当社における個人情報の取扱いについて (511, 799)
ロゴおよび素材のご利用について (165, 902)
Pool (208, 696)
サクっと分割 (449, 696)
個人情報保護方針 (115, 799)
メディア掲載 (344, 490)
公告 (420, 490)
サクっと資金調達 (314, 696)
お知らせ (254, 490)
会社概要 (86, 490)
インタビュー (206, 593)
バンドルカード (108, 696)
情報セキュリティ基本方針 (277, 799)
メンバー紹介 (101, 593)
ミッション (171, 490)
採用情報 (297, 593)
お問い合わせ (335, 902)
================
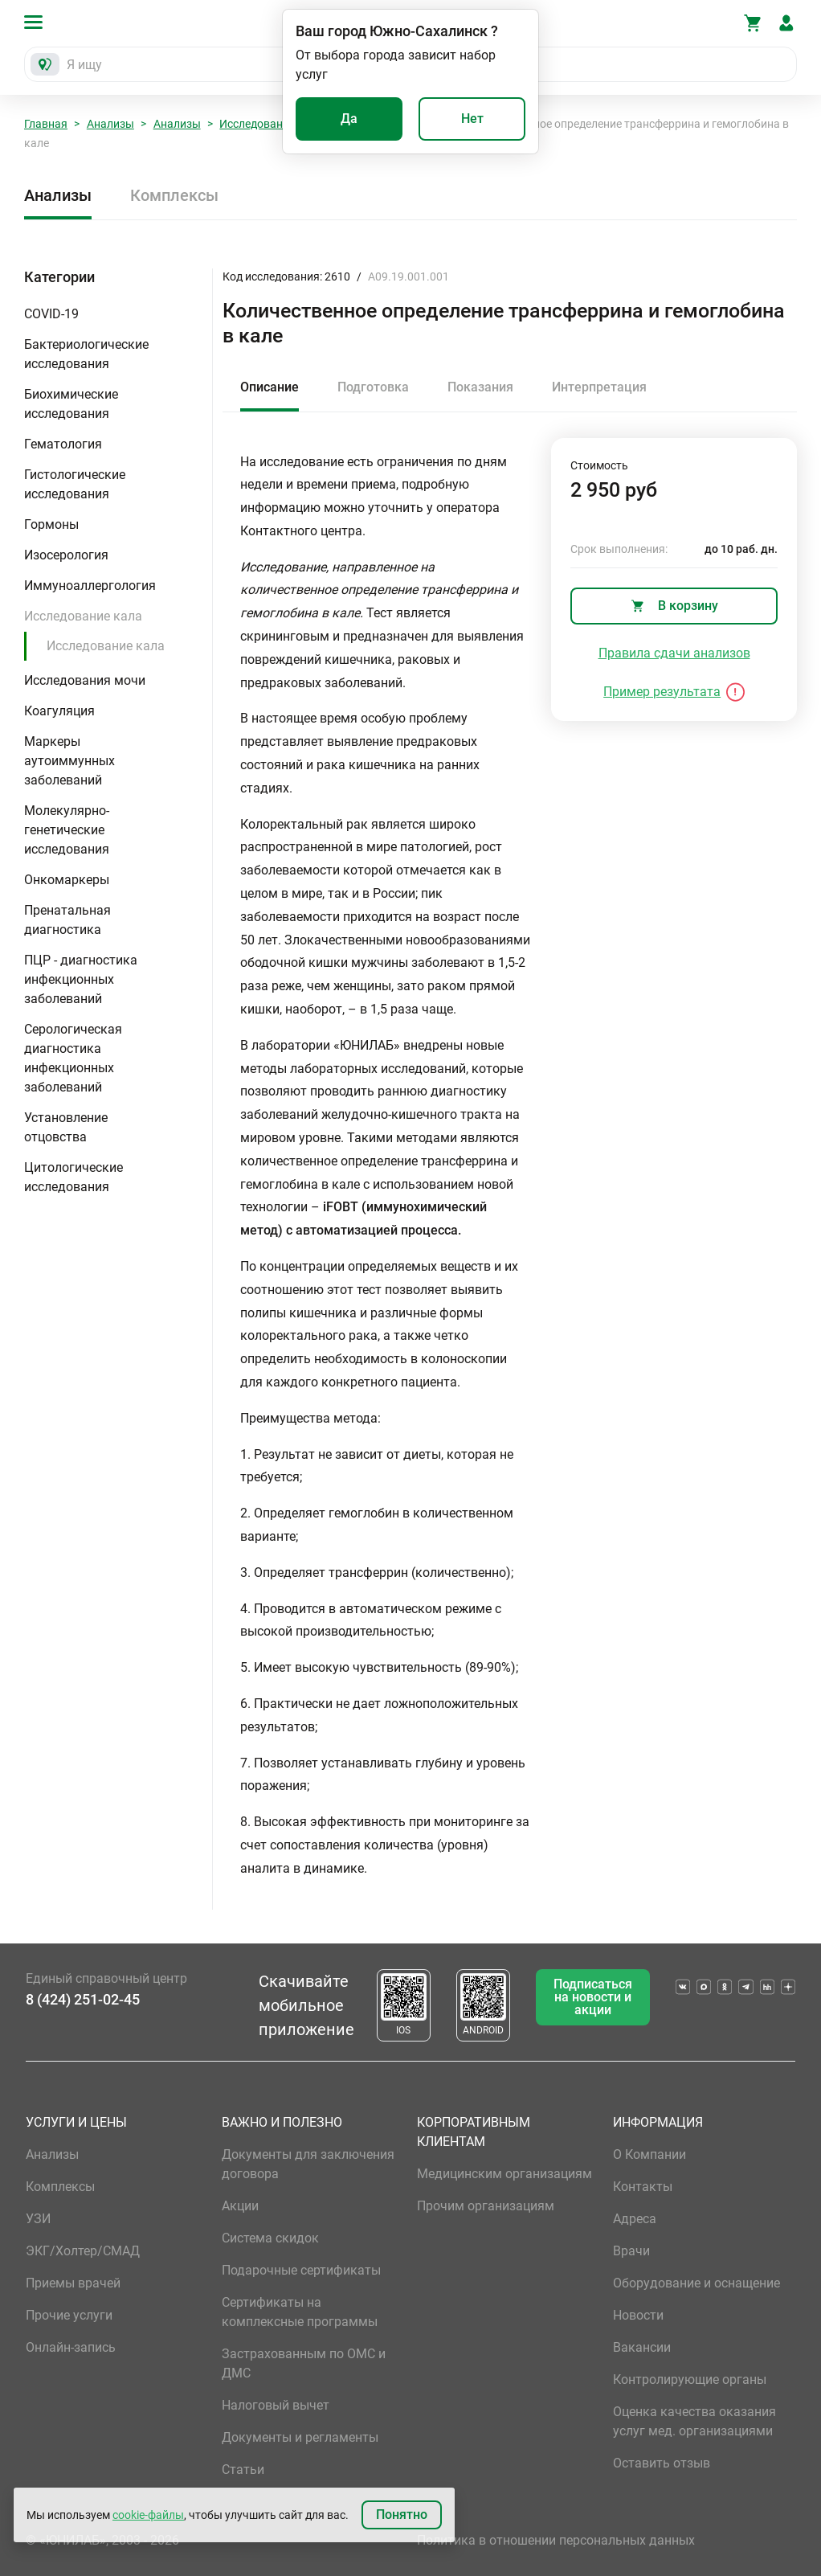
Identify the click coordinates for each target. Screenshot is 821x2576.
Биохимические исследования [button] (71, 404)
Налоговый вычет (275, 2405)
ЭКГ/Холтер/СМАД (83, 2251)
================
### Work task
In the listing above, locate the line with "サクっと分割 (449, 696)" and the line with "採用情報 (297, 593)", then extract exactly those lines and every line between them, and nothing more.

### Worked solution
サクっと分割 (449, 696)
個人情報保護方針 (115, 799)
メディア掲載 (344, 490)
公告 (420, 490)
サクっと資金調達 (314, 696)
お知らせ (254, 490)
会社概要 (86, 490)
インタビュー (206, 593)
バンドルカード (108, 696)
情報セキュリティ基本方針 (277, 799)
メンバー紹介 (101, 593)
ミッション (171, 490)
採用情報 (297, 593)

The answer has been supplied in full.